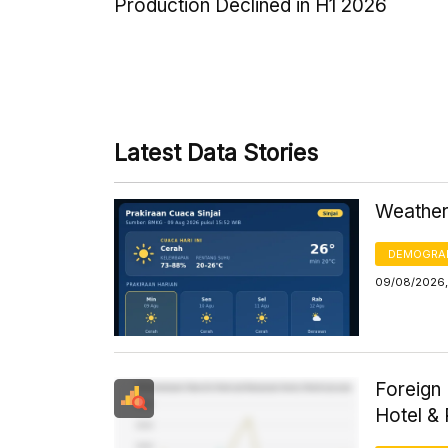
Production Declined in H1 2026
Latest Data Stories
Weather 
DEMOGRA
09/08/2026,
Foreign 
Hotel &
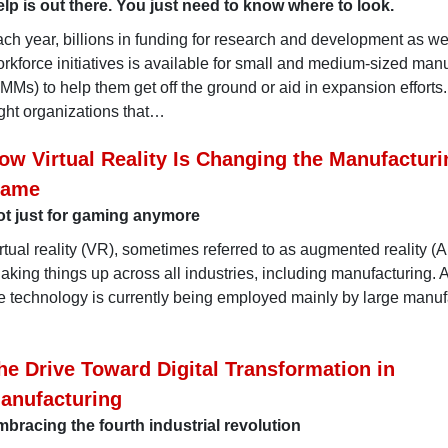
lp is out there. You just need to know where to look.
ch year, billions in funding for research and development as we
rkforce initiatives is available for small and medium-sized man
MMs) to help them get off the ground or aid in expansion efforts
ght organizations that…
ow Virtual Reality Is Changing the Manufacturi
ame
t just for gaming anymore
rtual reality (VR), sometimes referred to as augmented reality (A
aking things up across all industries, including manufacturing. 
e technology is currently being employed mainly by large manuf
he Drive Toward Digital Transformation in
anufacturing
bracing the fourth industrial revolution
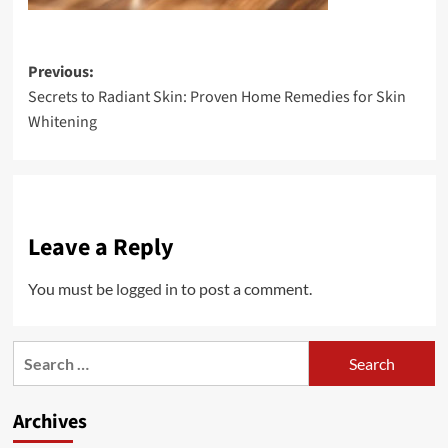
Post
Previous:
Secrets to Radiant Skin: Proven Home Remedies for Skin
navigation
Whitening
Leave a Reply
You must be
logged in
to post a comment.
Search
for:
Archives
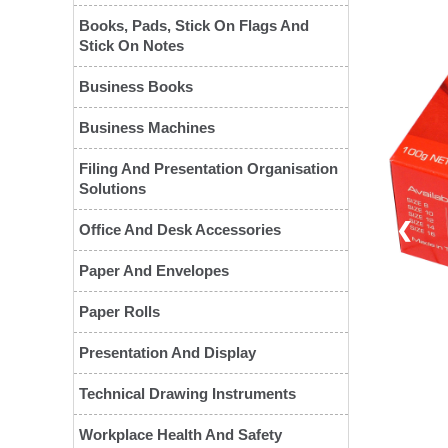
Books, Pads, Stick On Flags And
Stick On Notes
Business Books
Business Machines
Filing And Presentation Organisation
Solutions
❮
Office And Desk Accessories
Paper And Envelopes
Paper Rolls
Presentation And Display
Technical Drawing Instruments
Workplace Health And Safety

§ Task statement
Could you write the entries out again exactly, without their pictures?

§ Expected output
Production Declined in H1 2026
Latest Data Stories
Weather 
DEMOGRA
09/08/2026,
Foreign 
Hotel &
lp is out there. You just need to know where to look.
ch year, billions in funding for research and development as we
rkforce initiatives is available for small and medium-sized man
MMs) to help them get off the ground or aid in expansion efforts
ght organizations that…
ow Virtual Reality Is Changing the Manufacturi
ame
t just for gaming anymore
rtual reality (VR), sometimes referred to as augmented reality (A
aking things up across all industries, including manufacturing. 
e technology is currently being employed mainly by large manuf
he Drive Toward Digital Transformation in
anufacturing
bracing the fourth industrial revolution
Post
Previous:
Secrets to Radiant Skin: Proven Home Remedies for Skin
navigation
Whitening
Leave a Reply
You must be
logged in
to post a comment.
Search
for:
Archives
Books, Pads, Stick On Flags And
Stick On Notes
Business Books
Business Machines
Filing And Presentation Organisation
Solutions
❮
Office And Desk Accessories
Paper And Envelopes
Paper Rolls
Presentation And Display
Technical Drawing Instruments
Workplace Health And Safety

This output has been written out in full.